Las colinas, por cierto, pueden recordarnos al salvaje oeste, con capas de sedimentos más duros protegiendo a las capas más blandas de debajo de la lluvia, como si fueran un sombrero. Hay que tener en cuenta que es un paisaje efímero y eventualmente cada uno de los elementos más espectaculares terminará desapareciendo, así que nada de subirse a ningún sitio para no acelerar este proceso.
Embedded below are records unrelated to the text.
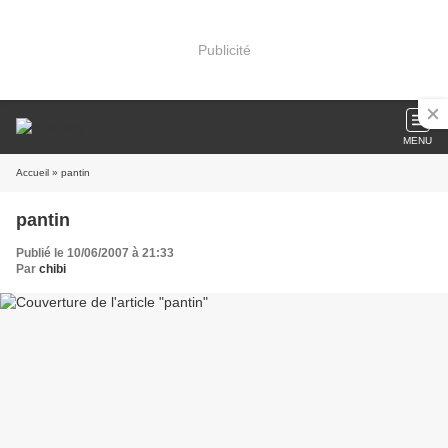
Publicité
MENU
Accueil
» pantin
pantin
Publié le 10/06/2007 à 21:33
Par
chibi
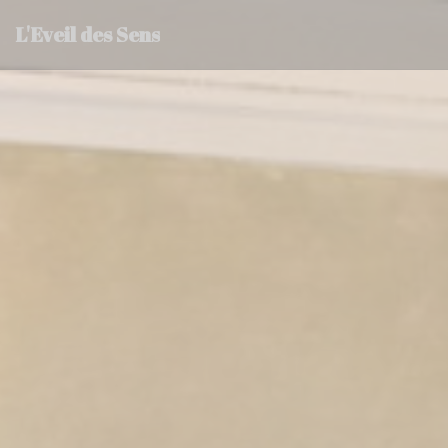
Personalización de sus opciones de cookies
L'Eveil des Sens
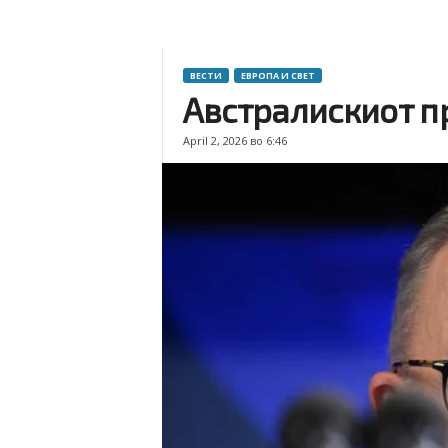
ВЕСТИ
ЕВРОПА И СВЕТ
Австралискиот пр
April 2, 2026 во 6:46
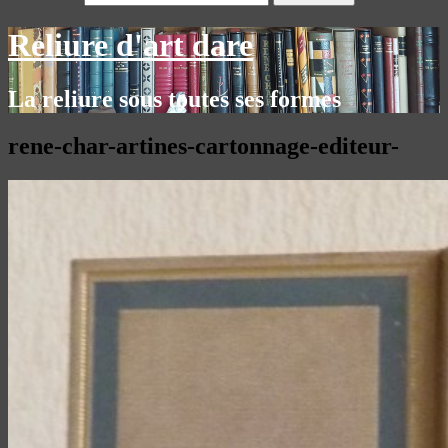
Reliure d'art dare
La reliure sous toutes ses formes
rene-char-artines-cartonnage-editeur-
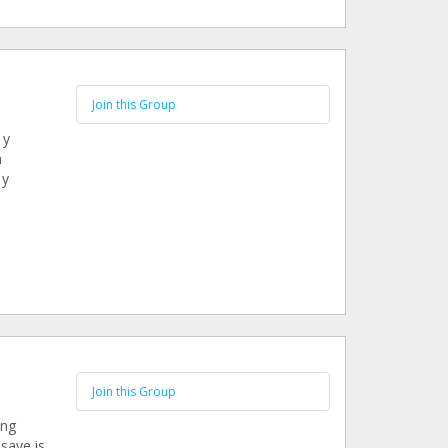
Join this Group
 y
n
 y
Join this Group
ing
save is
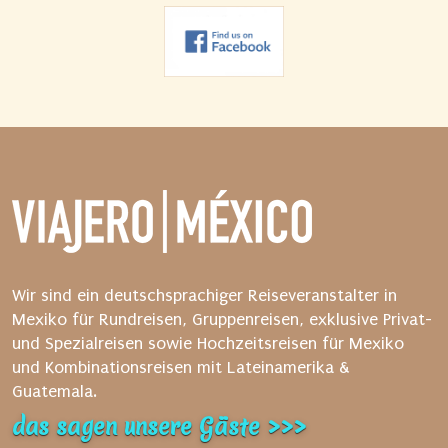
Wir sind ein deutschsprachiger Reiseveranstalter in
Mexiko für Rundreisen, Gruppenreisen, exklusive Privat-
und Spezialreisen sowie Hochzeitsreisen für Mexiko
und Kombinationsreisen mit Lateinamerika &
Guatemala.
das sagen unsere Gäste >>>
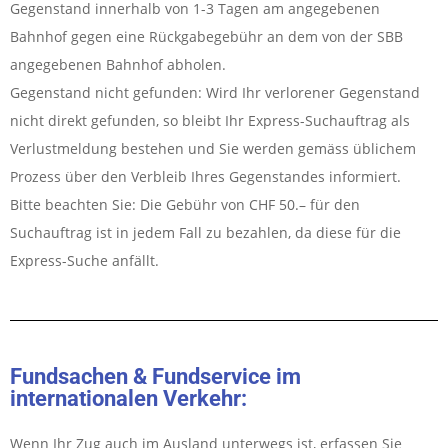
Gegenstand innerhalb von 1-3 Tagen am angegebenen
Bahnhof gegen eine Rückgabegebühr an dem von der SBB
angegebenen Bahnhof abholen.
Gegenstand nicht gefunden: Wird Ihr verlorener Gegenstand
nicht direkt gefunden, so bleibt Ihr Express-Suchauftrag als
Verlustmeldung bestehen und Sie werden gemäss üblichem
Prozess über den Verbleib Ihres Gegenstandes informiert.
Bitte beachten Sie: Die Gebühr von CHF 50.– für den
Suchauftrag ist in jedem Fall zu bezahlen, da diese für die
Express-Suche anfällt.
Fundsachen & Fundservice im
internationalen Verkehr:
Wenn Ihr Zug auch im Ausland unterwegs ist, erfassen Sie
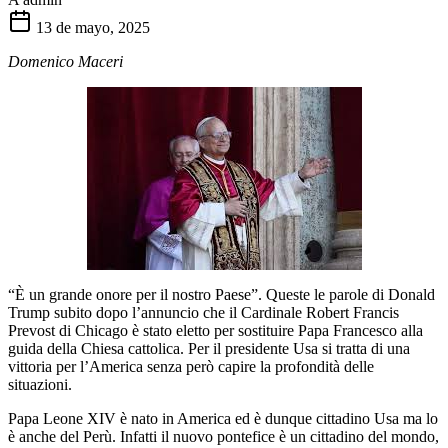
13 de mayo, 2025
Domenico Maceri
“È un grande onore per il nostro Paese”. Queste le parole di Donald
Trump subito dopo l’annuncio che il Cardinale Robert Francis
Prevost di Chicago è stato eletto per sostituire Papa Francesco alla
guida della Chiesa cattolica. Per il presidente Usa si tratta di una
vittoria per l’America senza però capire la profondità delle
situazioni.
Papa Leone XIV è nato in America ed è dunque cittadino Usa ma lo
è anche del Perù. Infatti il nuovo pontefice è un cittadino del mondo,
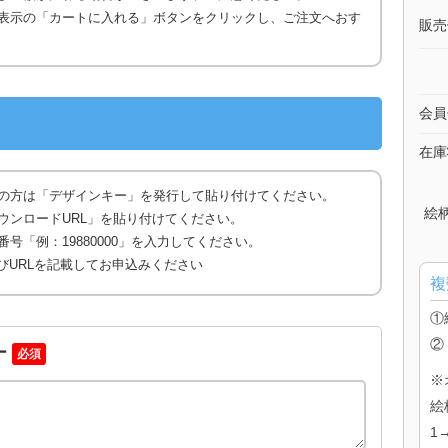
表示の「カートに入れる」ボタンをクリックし、ご注文へおす
販売
会員
在庫
の方は「デザインキー」を発行して貼り付けてください。
絵
ウンロードURL」を貼り付けてください。
号「例：19880000」を入力してください。
びURLを記載してお申込みください
複
①
②
ー
必須
※
絵
1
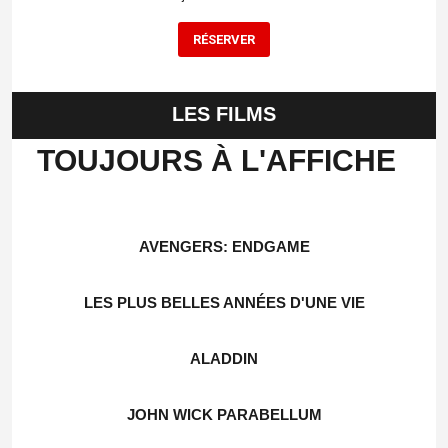
RÉ
SERVER
LES FILMS
TOUJOURS À L'AFFICHE
AVENGERS: ENDGAME
LES PLUS BELLES ANNÉES D'UNE VIE
ALADDIN
JOHN WICK PARABELLUM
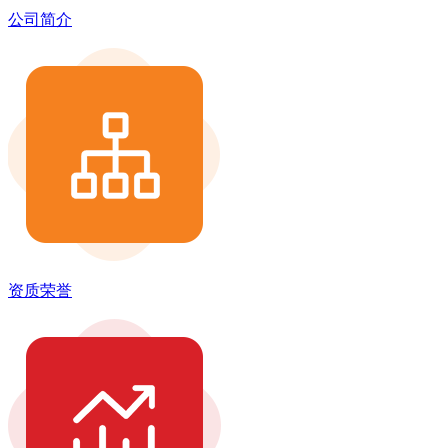
公司简介
资质荣誉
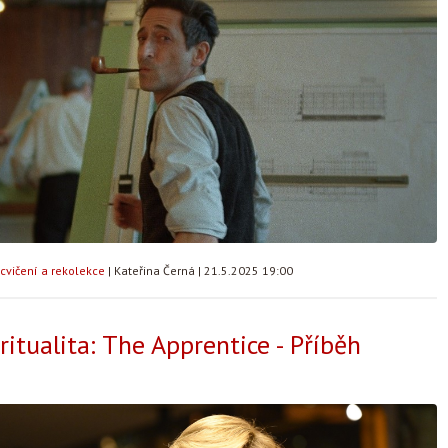
cvičení a rekolekce
|
Kateřina Černá
|
21.5.2025 19:00
ritualita: The Apprentice - Příběh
La mejor forma de visitar las Bardenas es coger el coche y perderse por los caminos. Ojito, algunos están en mal estado. Hay que "perderse" habiendo hecho primero  un poco de planificación echando mano de fotos por satélite y no meterse por caminos que parezcan poco transitados porque la superficie no será demasiado buena, sobre todo si ha llovido hace poco. Al no tener cubierta vegetal que protega el terreno un torrente puede hacer una buena zanja y en algunos lugares puede que el terreno ceda porque una corriente subterránea mine el lugar por el que vas a pasar. Para no meterse en líos, la ruta que os propongo está totalmente cubierta por Google Street View y debería ser segura.

Otra precaución a tener es que parte de las Bardenas son un polígono militar. Atentos a las señales para no meterse en zonas peligrosas.